Author: Vicente Ramos Date: 03/02/2025
Kaggle Competition Host: Dr. Biswas
Competition Details: Age Prediction (Spring'25 @ CU Denver).
Dataset: Dataset download link
- Getting Started
- Introduction
- Problem Description
- Data Preprocessing
- Model Architectures
- Training & Hyperparameter Tuning
- Experiment Sequence & Results
- Conclusion
- References
To replicate the results, follow these steps:
git clone <repo-url>
cd <repo-folder>
python -m venv .venv
source .venv/Script/activate
pip install -r requirements.txt
Download the dataset from Kaggle:
Age Prediction Dataset
- Adjust the dataset root path in
agepredict/utils/dataset.py
(Line 120). - Run the script to preprocess the data:
python agepredict/utils/dataset.py
- For details on preprocessing, refer to the implementation in
dataset.py
.
- Open
main.py
(at the root of the repo) and update the root path variable (Line 6). - Enable or disable hyperparameter tuning with Ray Tune or cross-validation by commenting/uncommenting the respective lines.
- Start training:
python main.py
The trained model and results will be saved in the specified output directory, check there if something looks off.

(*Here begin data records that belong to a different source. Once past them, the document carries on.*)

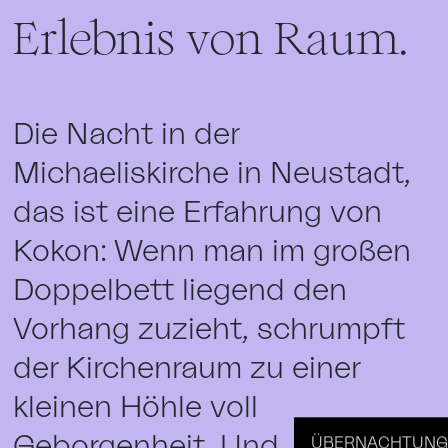
Erlebnis von Raum.
Die Nacht in der
Michaeliskirche in Neustadt,
das ist eine Erfahrung von
Kokon: Wenn man im großen
Doppelbett liegend den
Vorhang zuzieht, schrumpft
der Kirchenraum zu einer
kleinen Höhle voll
Geborgenheit. Und
ÜBERNACHTUNG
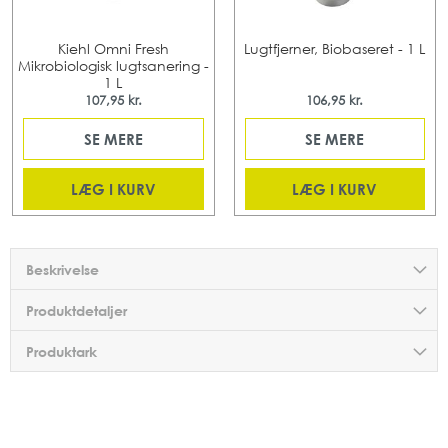
Kiehl Omni Fresh
Lugtfjerner, Biobaseret - 1 L
Mikrobiologisk lugtsanering -
1 L
107,95 kr.
106,95 kr.
SE MERE
SE MERE
LÆG I KURV
LÆG I KURV
Beskrivelse
Produktdetaljer
Produktark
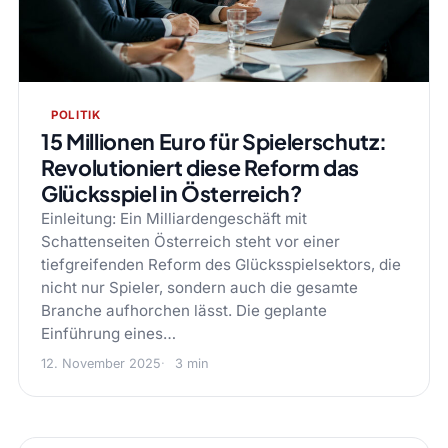
POLITIK
15 Millionen Euro für Spielerschutz:
Revolutioniert diese Reform das
Glücksspiel in Österreich?
Einleitung: Ein Milliardengeschäft mit
Schattenseiten Österreich steht vor einer
tiefgreifenden Reform des Glücksspielsektors, die
nicht nur Spieler, sondern auch die gesamte
Branche aufhorchen lässt. Die geplante
Einführung eines…
12. November 2025
3 min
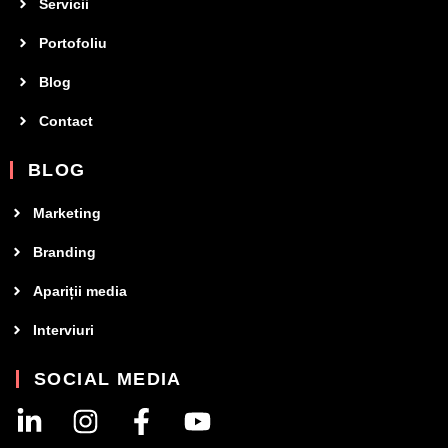
Servicii
Portofoliu
Blog
Contact
BLOG
Marketing
Branding
Apariții media
Interviuri
SOCIAL MEDIA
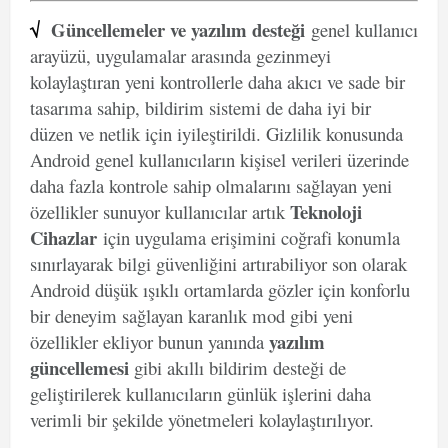
√
Güncellemeler ve yazılım desteği
genel kullanıcı
arayüzü, uygulamalar arasında gezinmeyi
kolaylaştıran yeni kontrollerle daha akıcı ve sade bir
tasarıma sahip, bildirim sistemi de daha iyi bir
düzen ve netlik için iyileştirildi. Gizlilik konusunda
Android genel kullanıcıların kişisel verileri üzerinde
daha fazla kontrole sahip olmalarını sağlayan yeni
Teknoloji
özellikler sunuyor kullanıcılar artık
Cihazlar
için uygulama erişimini coğrafi konumla
sınırlayarak bilgi güvenliğini artırabiliyor son olarak
Android düşük ışıklı ortamlarda gözler için konforlu
bir deneyim sağlayan karanlık mod gibi yeni
yazılım
özellikler ekliyor bunun yanında
güncellemesi
gibi akıllı bildirim desteği de
geliştirilerek kullanıcıların günlük işlerini daha
verimli bir şekilde yönetmeleri kolaylaştırılıyor.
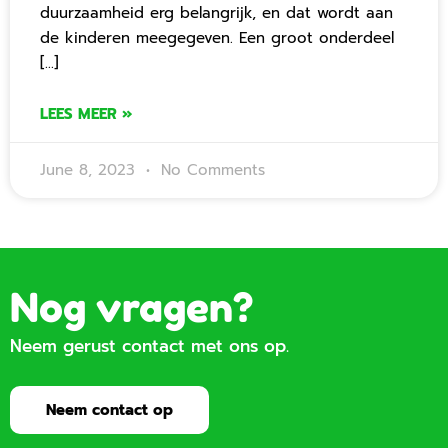
duurzaamheid erg belangrijk, en dat wordt aan
de kinderen meegegeven. Een groot onderdeel
[…]
LEES MEER »
June 8, 2023
No Comments
Nog vragen?
Neem gerust contact met ons op.
Neem contact op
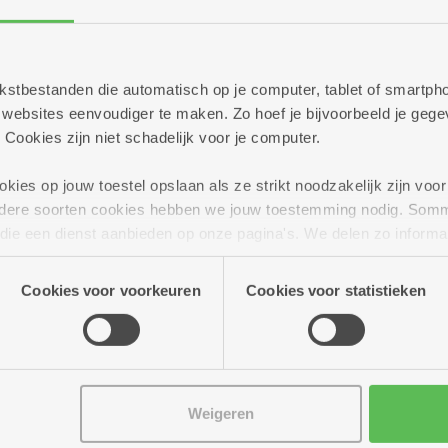
Meer dan 70 geïnter
flat
 tekstbestanden die automatisch op je computer, tablet of smart
ebsites eenvoudiger te maken. Zo hoef je bijvoorbeeld je gegev
 Cookies zijn niet schadelijk voor je computer.
ies op jouw toestel opslaan als ze strikt noodzakelijk zijn voor 
andere soorten cookies hebben we jouw toestemming nodig. Som
n die een dienst aanbieden op onze pagina's. We delen zo informa
n onze site voor social media, advertenties en analyse. Deze p
atie die je aan hen verstrekte.
Cookies voor voorkeuren
Cookies voor statistieken
Weigeren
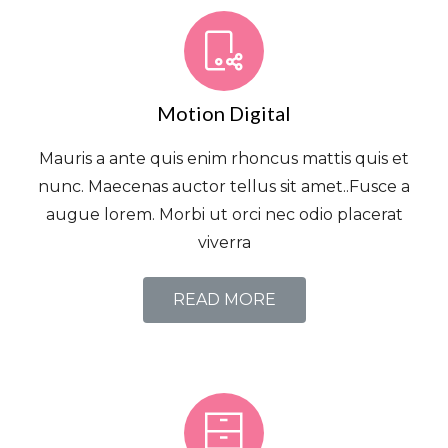
Motion Digital
Mauris a ante quis enim rhoncus mattis quis et
nunc. Maecenas auctor tellus sit amet..Fusce a
augue lorem. Morbi ut orci nec odio placerat
viverra
READ MORE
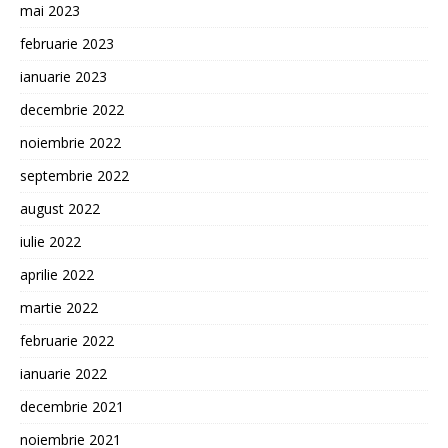
mai 2023
februarie 2023
ianuarie 2023
decembrie 2022
noiembrie 2022
septembrie 2022
august 2022
iulie 2022
aprilie 2022
martie 2022
februarie 2022
ianuarie 2022
decembrie 2021
noiembrie 2021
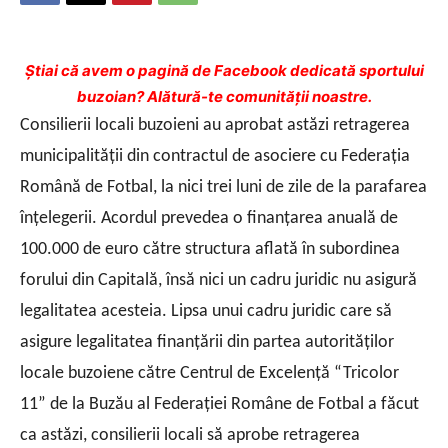
Ştiai că avem o pagină de Facebook dedicată sportului
buzoian? Alătură-te comunității noastre.
Consilierii locali buzoieni au aprobat astăzi retragerea
municipalităţii din contractul de asociere cu Federaţia
Română de Fotbal, la nici trei luni de zile de la parafarea
înţelegerii. Acordul prevedea o finanţarea anuală de
100.000 de euro către structura aflată în subordinea
forului din Capitală, însă nici un cadru juridic nu asigură
legalitatea acesteia.
Lipsa unui cadru juridic care să
asigure legalitatea finanţării din partea autorităţilor
locale buzoiene către Centrul de Excelenţă “Tricolor
11” de la Buzău al Federaţiei Române de Fotbal a făcut
ca astăzi, consilierii locali să aprobe retragerea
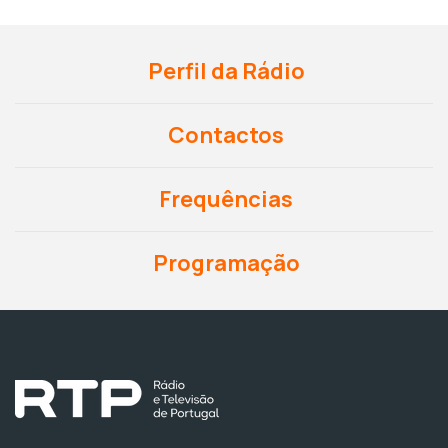
Perfil da Rádio
Contactos
Frequências
Programação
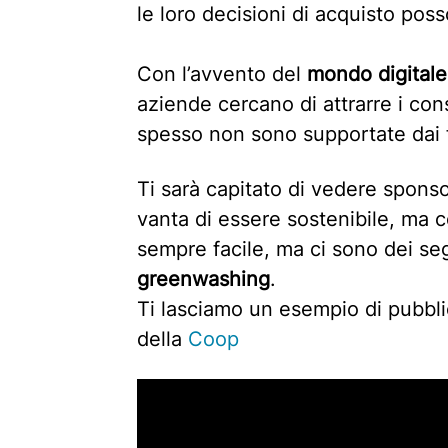
le loro decisioni di acquisto pos
Con l’avvento del
mondo digitale
aziende cercano di attrarre i co
spesso non sono supportate dai f
Ti sarà capitato di vedere sponso
vanta di essere sostenibile, ma 
sempre facile, ma ci sono dei seg
greenwashing
.
Ti lasciamo un esempio di pubbli
della
Coop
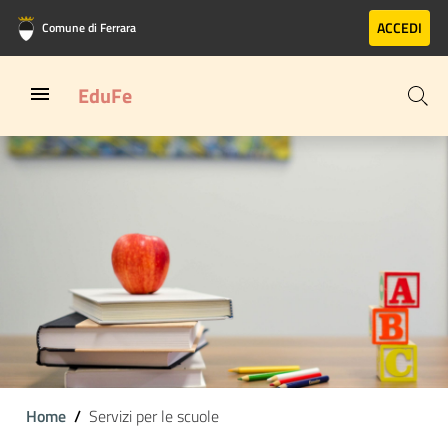
Vai al contenuto principale
Vai al footer
ACCEDI
Comune di Ferrara
EduFe
Home
Servizi per le scuole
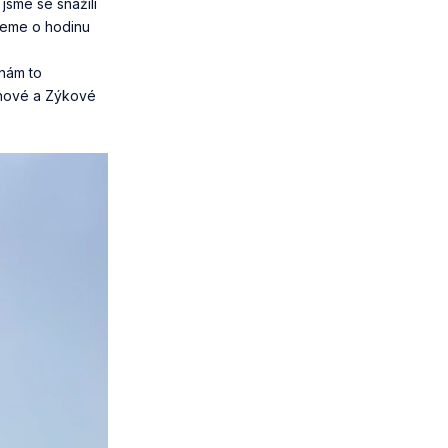
jsme se snažili
aneme o hodinu
 nám to
enové a Zýkové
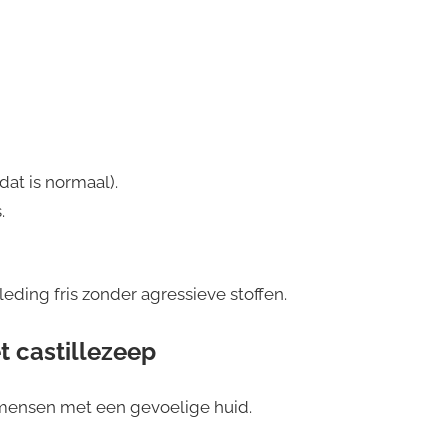
dat is normaal).
.
eding fris zonder agressieve stoffen.
 castillezeep
r mensen met een gevoelige huid.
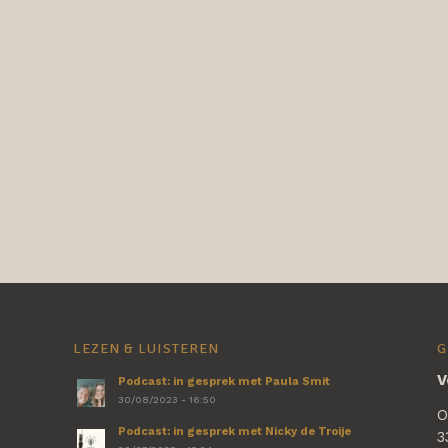
LEZEN & LUISTEREN
G
V
Podcast: in gesprek met Paula Smit
30/08/2023 - 16:50
O
Podcast: in gesprek met Nicky de Troije
3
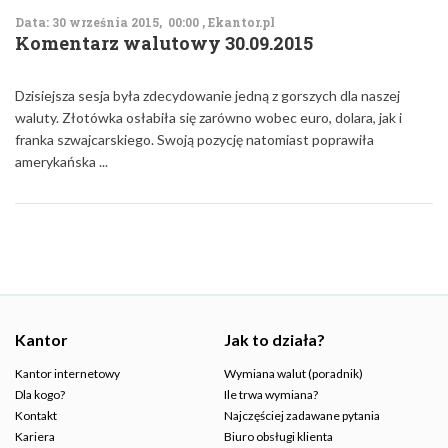
Data: 30 września 2015, 00:00 , Ekantor.pl
Komentarz walutowy 30.09.2015
Dzisiejsza sesja była zdecydowanie jedną z gorszych dla naszej
waluty. Złotówka osłabiła się zarówno wobec euro, dolara, jak i
franka szwajcarskiego. Swoją pozycję natomiast poprawiła
amerykańska ...
Kantor
Jak to działa?
Kantor internetowy
Wymiana walut (poradnik)
Dla kogo?
Ile trwa wymiana?
Kontakt
Najczęściej zadawane pytania
Kariera
Biuro obsługi klienta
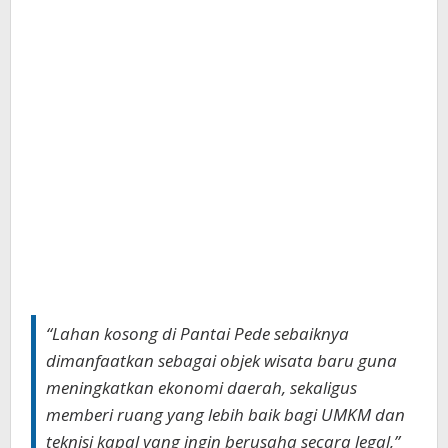
“Lahan kosong di Pantai Pede sebaiknya
dimanfaatkan sebagai objek wisata baru guna
meningkatkan ekonomi daerah, sekaligus
memberi ruang yang lebih baik bagi UMKM dan
teknisi kapal yang ingin berusaha secara legal,”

Accurate age prediction from a single face image has many applications, such as healthcare screening, security checks, and customer analytics. While humans can guess age with moderate accuracy, a deep learning model can capture subtle features (skin texture, facial structure, hair loss, etc.) to provide more precise estimates. This project demonstrates the construction of a robust regression model using PyTorch.
Key components include:
- Data cleaning and bounding box checks
- A pretrained ResNet with augmentation
- Early stopping and learning rate scheduling
- Cross-validation for robust performance measurement
- Hyperparameter tuning with Ray Tune
The final pipeline achieves an RMSE of approximately 6.9 on a real-world dataset after filtering out outliers and low-quality samples.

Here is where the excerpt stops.